What is Love?

…while listening to “Sailing” by Christopher Cross:

People aren’t falling in love like they used to.  And it is due to lack of imagination.  Popular music no longer expresses the simple atmospheric imagery and philosophical depth of a song like “Sailing” by Christopher Cross or countless others of that era. In the 70s and earlier it seemed the act of falling in love was a mystery, an adventure, a great exploration of your own soul and that of another.  And music re-presented the psychological, spiritual and yes, physical spaces and places of that journey. Now it’s just a carnal, materialistic romp through our own selfish expectations.  Where is the joy in that, the exquisite pain and redemption in that? Even the most obscure little ditty or one hit pop ballad wonder of yesterday by pretty much anyone who made any kind of music back then tops anything that passes for a “love song” in the pop world today.

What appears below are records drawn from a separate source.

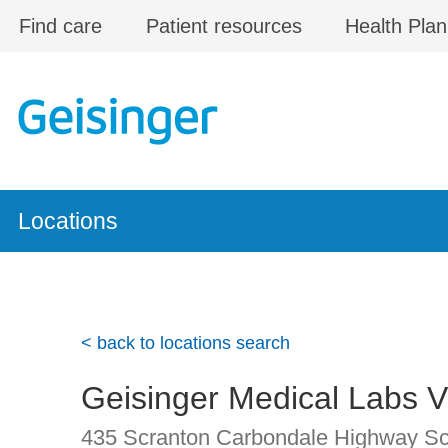
Skip to main content
Find care
Patient resources
Health Plan
Locations
< back to locations search
Geisinger Medical Labs 
435 Scranton Carbondale Highway
Sc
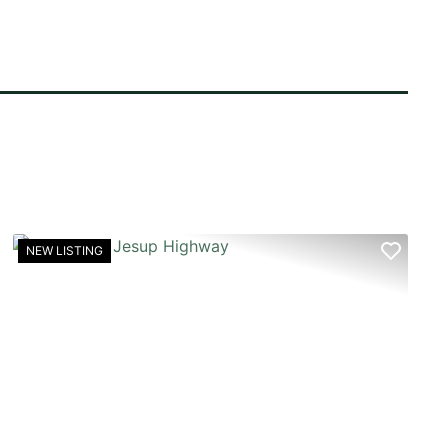
NEW LISTING
T
PREVIOUS
NEX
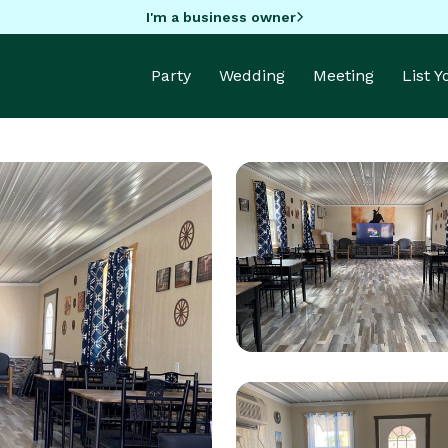
I'm a business owner
Party
Wedding
Meeting
List 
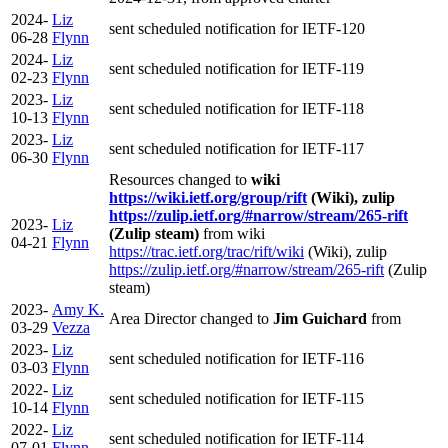
2024-
Liz
sent scheduled notification for IETF-120
06-28
Flynn
2024-
Liz
sent scheduled notification for IETF-119
02-23
Flynn
2023-
Liz
sent scheduled notification for IETF-118
10-13
Flynn
2023-
Liz
sent scheduled notification for IETF-117
06-30
Flynn
Resources changed to
wiki
https://wiki.ietf.org/group/rift
(Wiki), zulip
https://zulip.ietf.org/#narrow/stream/265-rift
2023-
Liz
(Zulip steam)
from wiki
04-21
Flynn
https://trac.ietf.org/trac/rift/wiki
(Wiki), zulip
https://zulip.ietf.org/#narrow/stream/265-rift
(Zulip
steam)
2023-
Amy K.
Area Director changed to
Jim Guichard
from
03-29
Vezza
2023-
Liz
sent scheduled notification for IETF-116
03-03
Flynn
2022-
Liz
sent scheduled notification for IETF-115
10-14
Flynn
2022-
Liz
sent scheduled notification for IETF-114
07-01
Flynn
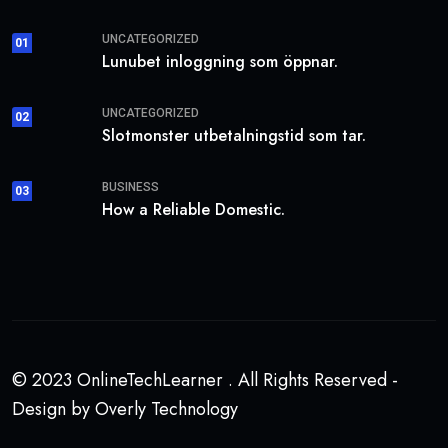
UNCATEGORIZED
01
Lunubet inloggning som öppnar.
UNCATEGORIZED
02
Slotmonster utbetalningstid som tar.
BUSINESS
03
How a Reliable Domestic.
© 2023 OnlineTechLearner . All Rights Reserved -
Design by Overly Technology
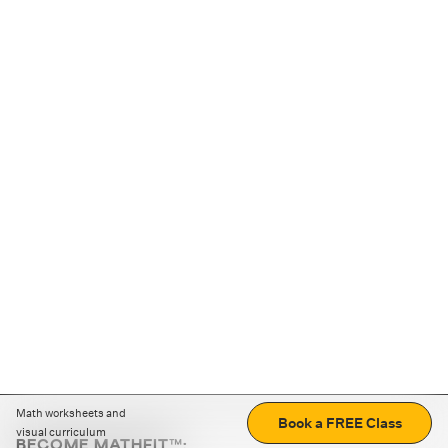
Math worksheets and
Book a FREE Class
visual curriculum
BECOME MATHFIT™:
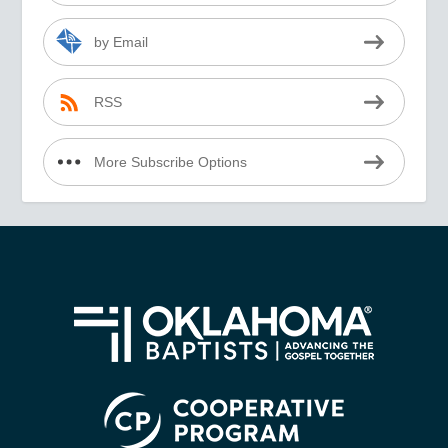
by Email
RSS
More Subscribe Options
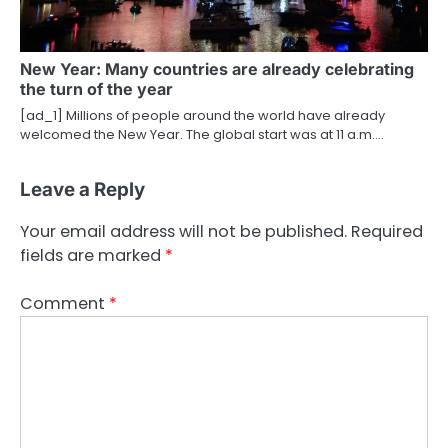
New Year: Many countries are already celebrating
the turn of the year
[ad_1] Millions of people around the world have already
welcomed the New Year. The global start was at 11 a.m.…
Leave a Reply
Your email address will not be published.
Required
fields are marked
*
Comment
*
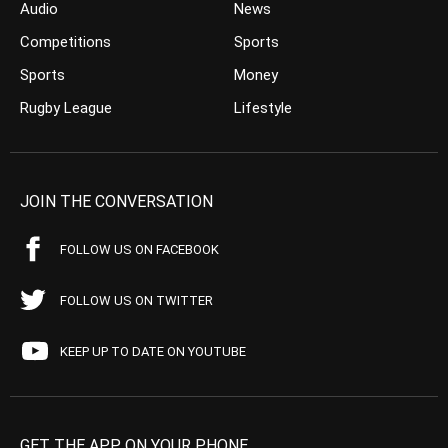
Audio
News
Competitions
Sports
Sports
Money
Rugby League
Lifestyle
JOIN THE CONVERSATION
FOLLOW US ON FACEBOOK
FOLLOW US ON TWITTER
KEEP UP TO DATE ON YOUTUBE
GET THE APP ON YOUR PHONE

Do they even exist anymore? Is it any wonder, many of us can’t find someone to love deeply, completely, unconditionally. We can’t imagine love anymore. We can’t describe it. We’re lacking the metaphors, the vocabulary, the imagery, the poetic license.  Too many of us have traded in molecular, soulular, DNA level spiritual connection for temporal, fleeting, empty material transactions. And we wonder why we can’t find someone to love. For the artists still trying to hold it down for the deep, messy, nasty, mystical, ethereal, surreal, or simply wonderful worlds of love between one another, Bilal, Jill Scott, Ledisi, Lalah Hathaway, and everyone else I’ve failed to mention (feel free to add them to the comment section), keep doing what you do.  We need you. Love needs you.